BioPharmX Corporation
1505 Adams Drive, Suite D

Menlo Park, California 94025

 

Gentlemen/Ladies:

 

At your request, we have examined the Registration Statement on Form S-1 (333-221027) initially filed by BioPharmX Corporation, a Delaware corporation (the “Company”), with the Securities and Exchange Commission (the “Commission”) on October 19, 2017, as amended and the Registration Statement filed by the Company on November 20, 2017 pursuant to Rule 462(b) the Securities Act of 1933, as amended (the “Securities Act”) (collectively, the “Registration Statement”), in connection with the registration of (i) up to an aggregate of 73,500,000 shares of the Company’s common stock, par value $0.001 per share (the “Common Stock” and each such share of Common Stock, a “Share” and collectively, the “Shares”) and/or pre-funded warrants (the “Pre-Funded Warrants”) to purchase shares of Common Stock (the shares issuable upon exercise of the Pre-Funded Warrants, the “Pre-Funded Warrant Shares”), (ii) warrants (the “Series A Common Warrants”) to purchase up to an aggregate of 73,500,000 shares of the Company’s Common Stock (the “Series A Warrant Shares”) (iii) warrants (the “Series B Common Warrants”) to purchase up to an aggregate of 73,500,000 shares of the Company’s Common Stock (the “Series B Warrant Shares”) and (iv) Representative’s warrants (the “Representatives’ Warrants” and, together with the Pre-Funded Warrants, the Series A Common Warrants, and the Series B Common Warrants, the “Warrants”) to purchase up to an aggregate of 1,470,000 shares of Common Stock (the “Representatives’ Warrant Shares” and, together with the Pre-Funded Warrant Shares, Series A Warrant Shares and Series B Warrant Shares, the “Warrant Shares”). The Shares, the Warrants and the Warrant Shares are collectively referred to as the “Securities.” The Securities are being offered and sold under the Registration Statement, and the related prospectus constituting a part thereof, and any amendments thereto (collectively, the “Prospectus”).

 

In connection with our opinion expressed below we have examined originals or copies of the Company’s certificate of incorporation, as amended (the “Certificate”) and bylaws (the “Bylaws”), certain corporate proceedings of the Company’s board of directors (the “Board”) and stockholders relating to the Registration Statement, the Company’s Certificate and Bylaws, and such other agreements, documents, certificates and statements of the Company, its transfer agent and public or government officials, as we have deemed advisable, and have examined such questions of law as we have considered necessary.
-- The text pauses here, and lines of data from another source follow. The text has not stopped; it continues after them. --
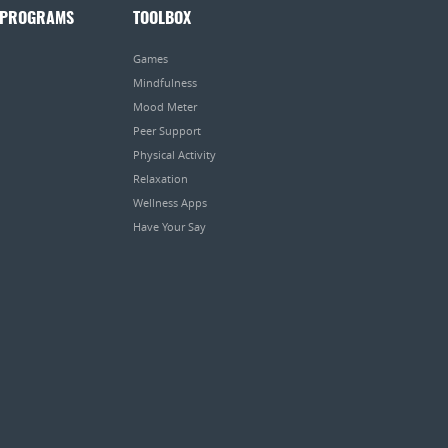
 PROGRAMS
TOOLBOX
Games
Mindfulness
Mood Meter
Peer Support
Physical Activity
Relaxation
Wellness Apps
Have Your Say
We have assumed the authenticity of all documents submitted to us as originals, the genuineness of all signatures on documents submitted to us, the conformity to originals of all documents submitted to us as copies, and the absence of any undisclosed termination, waiver or amendment to any document reviewed by us. In giving our opinion, we have also relied upon a good standing certificate regarding the Company issued by the Delaware Secretary of State and representations made to us by the Company, including representations that the Company has available a sufficient number of authorized shares of Common Stock that are not currently outstanding or reserved for issuance under other outstanding securities or plans of the Company, to enable the Company to issue and deliver all of the Shares as of the date of this letter.

 

We render this opinion only with respect to, and express no opinion herein concerning the application or effect of the laws of any jurisdiction other than, the existing laws of the Delaware General Corporation Law.

 



 

Based upon, and subject to, the foregoing, we are of the opinion that:

 

1.              When the Shares are issued, sold and delivered in the manner and for the consideration stated in the Registration Statement, the Prospectus and the resolutions adopted by the Board with respect to the offering contemplated by the Registration Statement, such Shares will be validly issued, fully paid and nonassessable.

 

2.              When the Warrant Shares are issued and delivered by the Company upon exercise of the Warrants in accordance with the terms thereof and the resolutions adopted by the Board, then such Warrant Shares will be validly issued, fully paid and nonassessable.

 

3.              When the Warrants are issued, sold and delivered in the manner and for the consideration stated in the Registration Statement, the Prospectus and the resolutions adopted by the Board with respect to the offering contemplated by the Registration Statement, such Warrants will be validly issued and will be legal, valid and binding obligations of the Company.

 

We consent to the use of this opinion as an exhibit to the Registration Statement and further consent to all references to us, if any, in the Registration Statement, the Prospectus constituting a part thereof and any amendments thereto.  We do not thereby admit that we are within the category of persons whose consent is required under Section 7 of the Securities Act or the rules and regulations of the Commission thereunder.  This opinion is intended solely for use in connection with the issuance and sale of the Securities subject to the Registration Statement and is not to be relied upon for any other purpose.  In providing this letter, we are opining only as to the specific legal issues expressly set forth above, and no opinion shall be inferred as to any other matter or matters.  This opinion is rendered on, and speaks only as of, the date of this letter first written above, and does not address any potential change in facts or law that may occur after the date of this opinion letter.  We assume no obligation to advise you of any fact, circumstance, event or change in the law or the facts that may hereafter be brought to our attention, whether or not such occurrence would affect or modify any of the opinions expressed herein.

 

[Signature Page Follows]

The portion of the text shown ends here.